Records from a data collection:
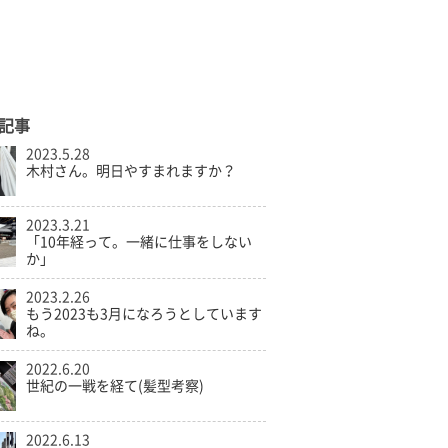
記事
2023.5.28
木村さん。明日やすまれますか？
2023.3.21
「10年経って。一緒に仕事をしない
か」
2023.2.26
もう2023も3月になろうとしています
ね。
2022.6.20
世紀の一戦を経て(髪型考察)
2022.6.13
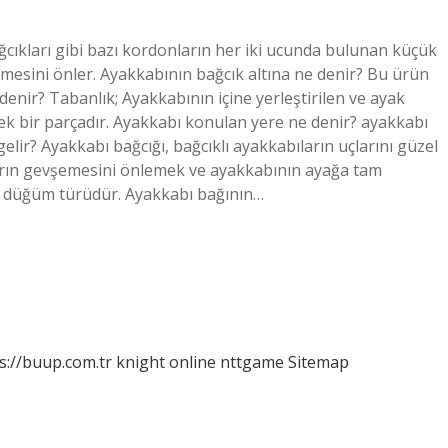
ağcıkları gibi bazı kordonların her iki ucunda bulunan küçük
zülmesini önler. Ayakkabının bağcık altına ne denir? Bu ürün
denir? Tabanlık; Ayakkabının içine yerleştirilen ve ayak
ek bir parçadır. Ayakkabı konulan yere ne denir? ayakkabı
lir? Ayakkabı bağcığı, bağcıklı ayakkabıların uçlarını güzel
kların gevşemesini önlemek ve ayakkabının ayağa tam
ir düğüm türüdür. Ayakkabı bağının…
s://buup.com.tr
knight online
nttgame
Sitemap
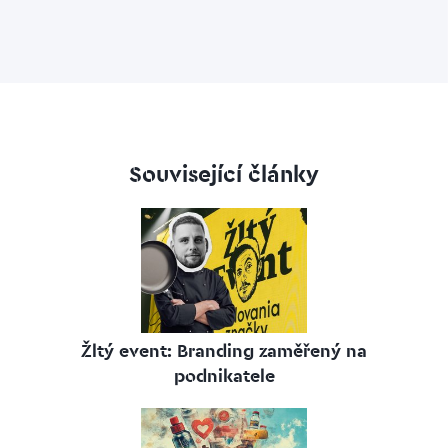
Související články
Žltý event: Branding zaměřený na
podnikatele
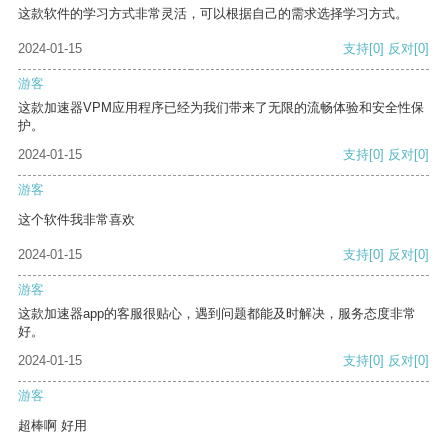
这款软件的学习方式非常灵活，可以根据自己的需求选择学习方式。
2024-01-15
支持
[0]
反对
[0]
游客
这款加速器VPM应用程序已经为我们带来了无限的流畅体验和安全性保
护。
2024-01-15
支持
[0]
反对
[0]
游客
这个软件我非常喜欢
2024-01-15
支持
[0]
反对
[0]
游客
这款加速器app的客服很贴心，遇到问题都能及时解决，服务态度非常
好。
2024-01-15
支持
[0]
反对
[0]
游客
超棒啊 好用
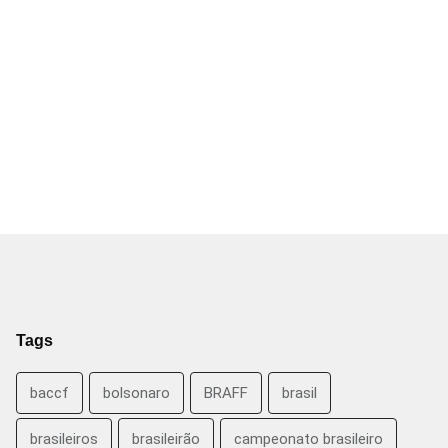
Tags
baccf
bolsonaro
BRAFF
brasil
brasileiros
brasileirão
campeonato brasileiro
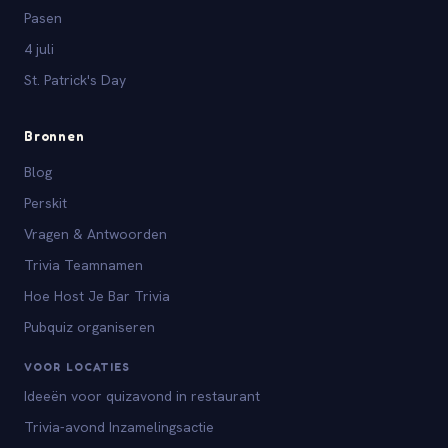
Pasen
4 juli
St. Patrick's Day
Bronnen
Blog
Perskit
Vragen & Antwoorden
Trivia Teamnamen
Hoe Host Je Bar Trivia
Pubquiz organiseren
VOOR LOCATIES
Ideeën voor quizavond in restaurant
Trivia-avond Inzamelingsactie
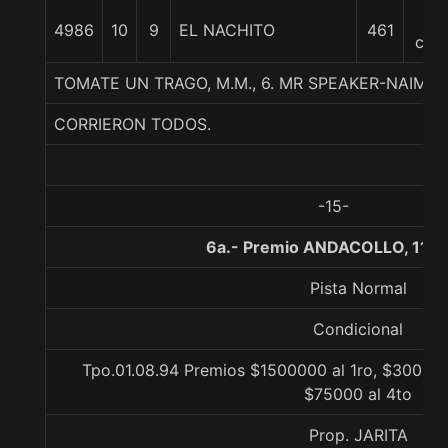
17
4986
10
9
EL NACHITO
461
cpo
TOMATE UN TRAGO, M.M., 6. MR SPEAKER-NAIMA
CORRIERON TODOS.
-15-
6a.- Premio ANDACOLLO, 1100
Pista Normal
Condicional
Tpo.01.08.94 Premios $1500000 al 1ro, $300000
$75000 al 4to
Prop. JARITA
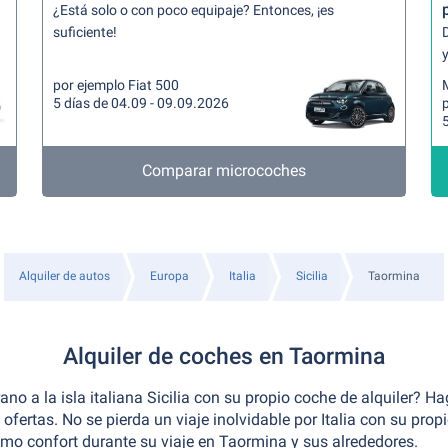
¿Está solo o con poco equipaje? Entonces, ¡es
suficiente!
y
por ejemplo Fiat 500
5 días de 04.09 - 09.09.2026
p
5
Comparar microcoches
Alquiler de autos
Europa
Italia
Sicilia
Taormina
Alquiler de coches en Taormina
ano a la isla italiana Sicilia con su propio coche de alquiler? H
ofertas. No se pierda un viaje inolvidable por Italia con su propi
mo confort durante su viaje en Taormina y sus alrededores.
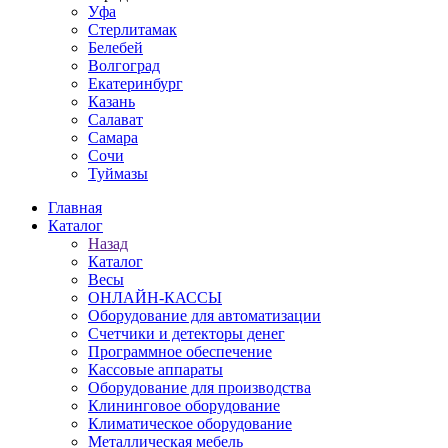
Уфа
Стерлитамак
Белебей
Волгоград
Екатеринбург
Казань
Салават
Самара
Сочи
Туймазы
Главная
Каталог
Назад
Каталог
Весы
ОНЛАЙН-КАССЫ
Оборудование для автоматизации
Счетчики и детекторы денег
Программное обеспечение
Кассовые аппараты
Оборудование для производства
Клининговое оборудование
Климатическое оборудование
Металлическая мебель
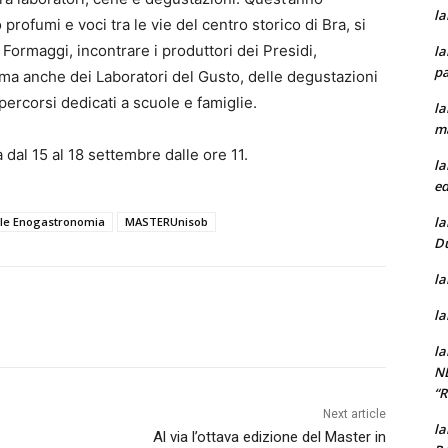
la
fumi e voci tra le vie del centro storico di Bra, si
 Formaggi, incontrare i produttori dei Presidi,
la
pa
 ma anche dei Laboratori del Gusto, delle degustazioni
percorsi dedicati a scuole e famiglie.
la
m
 dal 15 al 18 settembre dalle ore 11.
la
ed
la
le Enogastronomia
MASTERUnisob
D
la
la
la
N
“
Next article
la
Al via l’ottava edizione del Master in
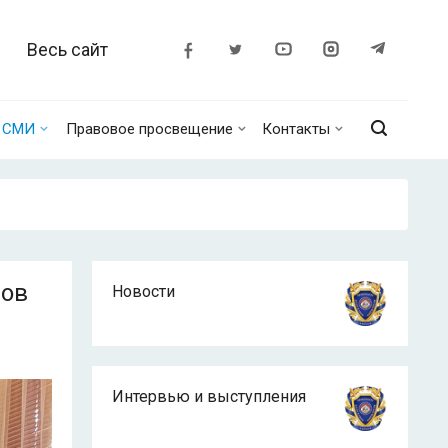
Весь сайт
о СМИ
Правовое просвещение
Контакты
нов
Новости
Интервью и выступления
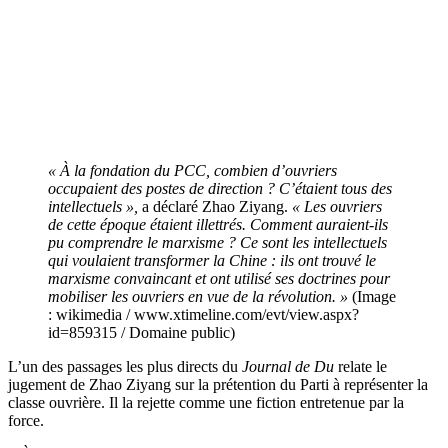
« À la fondation du PCC, combien d’ouvriers
occupaient des postes de direction ? C’étaient tous des
intellectuels »,
a déclaré Zhao Ziyang.
« Les ouvriers
de cette époque étaient illettrés. Comment auraient-ils
pu comprendre le marxisme ? Ce sont les intellectuels
qui voulaient transformer la Chine : ils ont trouvé le
marxisme convaincant et ont utilisé ses doctrines pour
mobiliser les ouvriers en vue de la révolution. »
(Image
: wikimedia / www.xtimeline.com/evt/view.aspx?
id=859315 / Domaine public)
L’un des passages les plus directs du
Journal de Du
relate le
jugement de Zhao Ziyang sur la prétention du Parti à représenter la
classe ouvrière. Il la rejette comme une fiction entretenue par la
force.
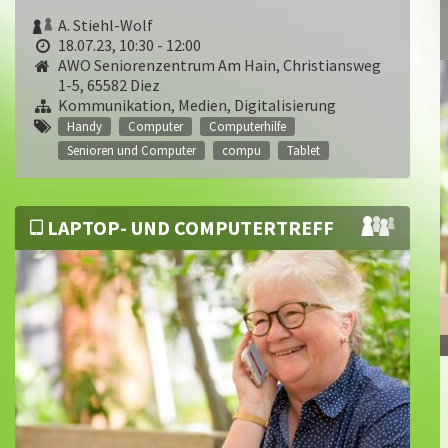
A. Stiehl-Wolf
18.07.23, 10:30 - 12:00
AWO Seniorenzentrum Am Hain, Christiansweg
1-5, 65582 Diez
Kommunikation, Medien, Digitalisierung
Handy
Computer
Computerhilfe
Senioren und Computer
compu
Tablet
LAPTOP- UND COMPUTERTREFF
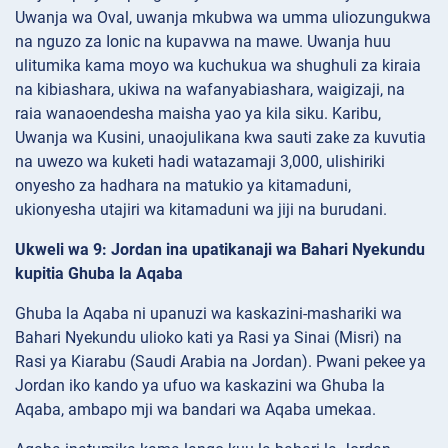
Uwanja wa Oval, uwanja mkubwa wa umma uliozungukwa
na nguzo za Ionic na kupavwa na mawe. Uwanja huu
ulitumika kama moyo wa kuchukua wa shughuli za kiraia
na kibiashara, ukiwa na wafanyabiashara, waigizaji, na
raia wanaoendesha maisha yao ya kila siku. Karibu,
Uwanja wa Kusini, unaojulikana kwa sauti zake za kuvutia
na uwezo wa kuketi hadi watazamaji 3,000, ulishiriki
onyesho za hadhara na matukio ya kitamaduni,
ukionyesha utajiri wa kitamaduni wa jiji na burudani.
Ukweli wa 9: Jordan ina upatikanaji wa Bahari Nyekundu
kupitia Ghuba la Aqaba
Ghuba la Aqaba ni upanuzi wa kaskazini-mashariki wa
Bahari Nyekundu ulioko kati ya Rasi ya Sinai (Misri) na
Rasi ya Kiarabu (Saudi Arabia na Jordan). Pwani pekee ya
Jordan iko kando ya ufuo wa kaskazini wa Ghuba la
Aqaba, ambapo mji wa bandari wa Aqaba umekaa.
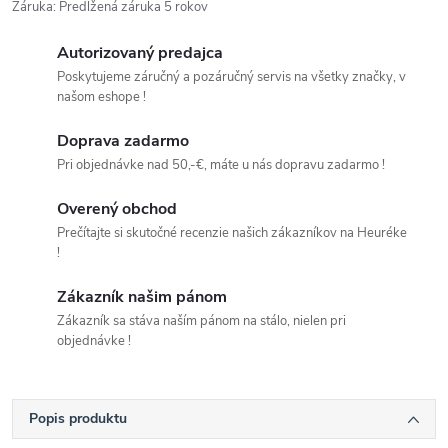
Záruka
:
Predĺžená záruka 5 rokov
Autorizovaný predajca
Poskytujeme záručný a pozáručný servis na všetky značky, v
našom eshope !
Doprava zadarmo
Pri objednávke nad 50,-€, máte u nás dopravu zadarmo !
Overený obchod
Prečítajte si skutočné recenzie našich zákazníkov na Heuréke
!
Zákazník našim pánom
Zákazník sa stáva naším pánom na stálo, nielen pri
objednávke !
Popis produktu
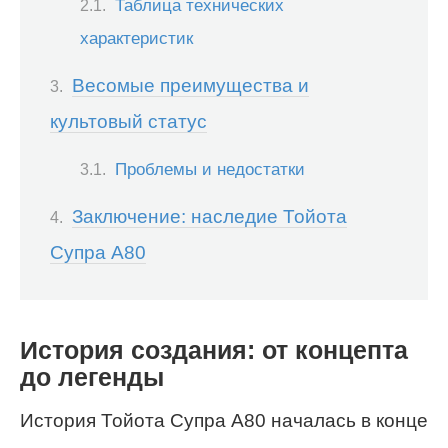
Таблица технических
характеристик
Весомые преимущества и
культовый статус
Проблемы и недостатки
Заключение: наследие Тойота
Супра A80
История создания: от концепта
до легенды
История Тойота Супра A80 началась в конце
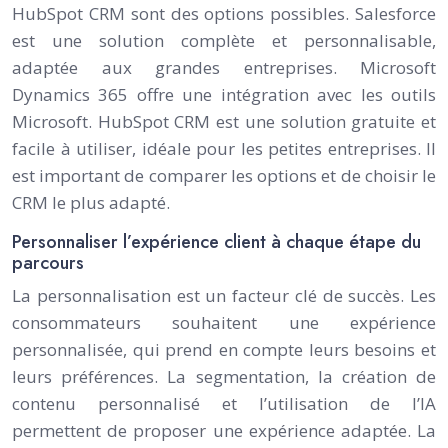
HubSpot CRM sont des options possibles. Salesforce
est une solution complète et personnalisable,
adaptée aux grandes entreprises. Microsoft
Dynamics 365 offre une intégration avec les outils
Microsoft. HubSpot CRM est une solution gratuite et
facile à utiliser, idéale pour les petites entreprises. Il
est important de comparer les options et de choisir le
CRM le plus adapté.
Personnaliser l’expérience client à chaque étape du
parcours
La personnalisation est un facteur clé de succès. Les
consommateurs souhaitent une expérience
personnalisée, qui prend en compte leurs besoins et
leurs préférences. La segmentation, la création de
contenu personnalisé et l’utilisation de l’IA
permettent de proposer une expérience adaptée. La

Work to complete: Apart from the pictures, all of the data must be duplicated exactly as shown above.

Response to the exercise:
記事
2023.5.28
木村さん。明日やすまれますか？
2023.3.21
「10年経って。一緒に仕事をしない
か」
2023.2.26
もう2023も3月になろうとしています
ね。
2022.6.20
世紀の一戦を経て(髪型考察)
2022.6.13
ağcıkları gibi bazı kordonların her iki ucunda bulunan küçük
zülmesini önler. Ayakkabının bağcık altına ne denir? Bu ürün
denir? Tabanlık; Ayakkabının içine yerleştirilen ve ayak
ek bir parçadır. Ayakkabı konulan yere ne denir? ayakkabı
lir? Ayakkabı bağcığı, bağcıklı ayakkabıların uçlarını güzel
kların gevşemesini önlemek ve ayakkabının ayağa tam
ir düğüm türüdür. Ayakkabı bağının…
s://buup.com.tr
knight online
nttgame
Sitemap
Související články
Žltý event: Branding zaměřený na
podnikatele
这款软件的学习方式非常灵活，可以根据自己的需求选择学习方式。
2024-01-15
支持
[0]
反对
[0]
游客
这款加速器VPM应用程序已经为我们带来了无限的流畅体验和安全性保
护。
2024-01-15
支持
[0]
反对
[0]
游客
这个软件我非常喜欢
2024-01-15
支持
[0]
反对
[0]
游客
这款加速器app的客服很贴心，遇到问题都能及时解决，服务态度非常
好。
2024-01-15
支持
[0]
反对
[0]
游客
超棒啊 好用
Tags
baccf
bolsonaro
BRAFF
brasil
brasileiros
brasileirão
campeonato brasileiro
Pasen
4 juli
St. Patrick's Day
Bronnen
Blog
Perskit
Vragen & Antwoorden
Trivia Teamnamen
Hoe Host Je Bar Trivia
Pubquiz organiseren
VOOR LOCATIES
Ideeën voor quizavond in restaurant
Trivia-avond Inzamelingsactie
17
4986
10
9
EL NACHITO
461
cpo
TOMATE UN TRAGO, M.M., 6. MR SPEAKER-NAIMA
CORRIERON TODOS.
-15-
6a.- Premio ANDACOLLO, 1100
Pista Normal
Condicional
Tpo.01.08.94 Premios $1500000 al 1ro, $300000
$75000 al 4to
Prop. JARITA
¿Está solo o con poco equipaje? Entonces, ¡es
suficiente!
y
por ejemplo Fiat 500
5 días de 04.09 - 09.09.2026
p
5
Comparar microcoches
Alquiler de autos
Europa
Italia
Sicilia
Taormina
Alquiler de coches en Taormina
ano a la isla italiana Sicilia con su propio coche de alquiler? H
ofertas. No se pierda un viaje inolvidable por Italia con su propi
mo confort durante su viaje en Taormina y sus alrededores.
Уфа
Стерлитамак
Белебей
Волгоград
Екатеринбург
Казань
Салават
Самара
Сочи
Туймазы
Главная
Каталог
Назад
Каталог
Весы
ОНЛАЙН-КАССЫ
Оборудование для автоматизации
Счетчики и детекторы денег
Программное обеспечение
Кассовые аппараты
Оборудование для производства
Клининговое оборудование
Климатическое оборудование
Металлическая мебель
la
fumi e voci tra le vie del centro storico di Bra, si
 Formaggi, incontrare i produttori dei Presidi,
la
pa
 ma anche dei Laboratori del Gusto, delle degustazioni
percorsi dedicati a scuole e famiglie.
la
m
 dal 15 al 18 settembre dalle ore 11.
la
ed
la
le Enogastronomia
MASTERUnisob
D
la
la
la
N
“
Next article
la
Al via l’ottava edizione del Master in
Весь сайт
о СМИ
Правовое просвещение
Контакты
нов
Новости
Интервью и выступления
« À la fondation du PCC, combien d’ouvriers
occupaient des postes de direction ? C’étaient tous des
intellectuels »,
a déclaré Zhao Ziyang.
« Les ouvriers
de cette époque étaient illettrés. Comment auraient-ils
pu comprendre le marxisme ? Ce sont les intellectuels
qui voulaient transformer la Chine : ils ont trouvé le
marxisme convaincant et ont utilisé ses doctrines pour
mobiliser les ouvriers en vue de la révolution. »
(Image
: wikimedia / www.xtimeline.com/evt/view.aspx?
id=859315 / Domaine public)
L’un des passages les plus directs du
Journal de Du
relate le
jugement de Zhao Ziyang sur la prétention du Parti à représenter la
classe ouvrière. Il la rejette comme une fiction entretenue par la
force.
A. Stiehl-Wolf
18.07.23, 10:30 - 12:00
AWO Seniorenzentrum Am Hain, Christiansweg
1-5, 65582 Diez
Kommunikation, Medien, Digitalisierung
Handy
Computer
Computerhilfe
Senioren und Computer
compu
Tablet
LAPTOP- UND COMPUTERTREFF
Uwanja wa Oval, uwanja mkubwa wa umma uliozungukwa
na nguzo za Ionic na kupavwa na mawe. Uwanja huu
ulitumika kama moyo wa kuchukua wa shughuli za kiraia
na kibiashara, ukiwa na wafanyabiashara, waigizaji, na
raia wanaoendesha maisha yao ya kila siku. Karibu,
Uwanja wa Kusini, unaojulikana kwa sauti zake za kuvutia
na uwezo wa kuketi hadi watazamaji 3,000, ulishiriki
onyesho za hadhara na matukio ya kitamaduni,
ukionyesha utajiri wa kitamaduni wa jiji na burudani.
Ukweli wa 9: Jordan ina upatikanaji wa Bahari Nyekundu
kupitia Ghuba la Aqaba
Ghuba la Aqaba ni upanuzi wa kaskazini-mashariki wa
Bahari Nyekundu ulioko kati ya Rasi ya Sinai (Misri) na
Rasi ya Kiarabu (Saudi Arabia na Jordan). Pwani pekee ya
Jordan iko kando ya ufuo wa kaskazini wa Ghuba la
Aqaba, ambapo mji wa bandari wa Aqaba umekaa.
Záruka
:
Predĺžená záruka 5 rokov
Autorizovaný predajca
Poskytujeme záručný a pozáručný servis na všetky značky, v
našom eshope !
Doprava zadarmo
Pri objednávke nad 50,-€, máte u nás dopravu zadarmo !
Overený obchod
Prečítajte si skutočné recenzie našich zákazníkov na Heuréke
!
Zákazník našim pánom
Zákazník sa stáva naším pánom na stálo, nielen pri
objednávke !
Popis produktu
Таблица технических
характеристик
Весомые преимущества и
культовый статус
Проблемы и недостатки
Заключение: наследие Тойота
Супра A80
История создания: от концепта
до легенды
История Тойота Супра A80 началась в конце
HubSpot CRM sont des options possibles. Salesforce
est une solution complète et personnalisable,
adaptée aux grandes entreprises. Microsoft
Dynamics 365 offre une intégration avec les outils
Microsoft. HubSpot CRM est une solution gratuite et
facile à utiliser, idéale pour les petites entreprises. Il
est important de comparer les options et de choisir le
CRM le plus adapté.
Personnaliser l’expérience client à chaque étape du
parcours
La personnalisation est un facteur clé de succès. Les
consommateurs souhaitent une expérience
personnalisée, qui prend en compte leurs besoins et
leurs préférences. La segmentation, la création de
contenu personnalisé et l’utilisation de l’IA
permettent de proposer une expérience adaptée. La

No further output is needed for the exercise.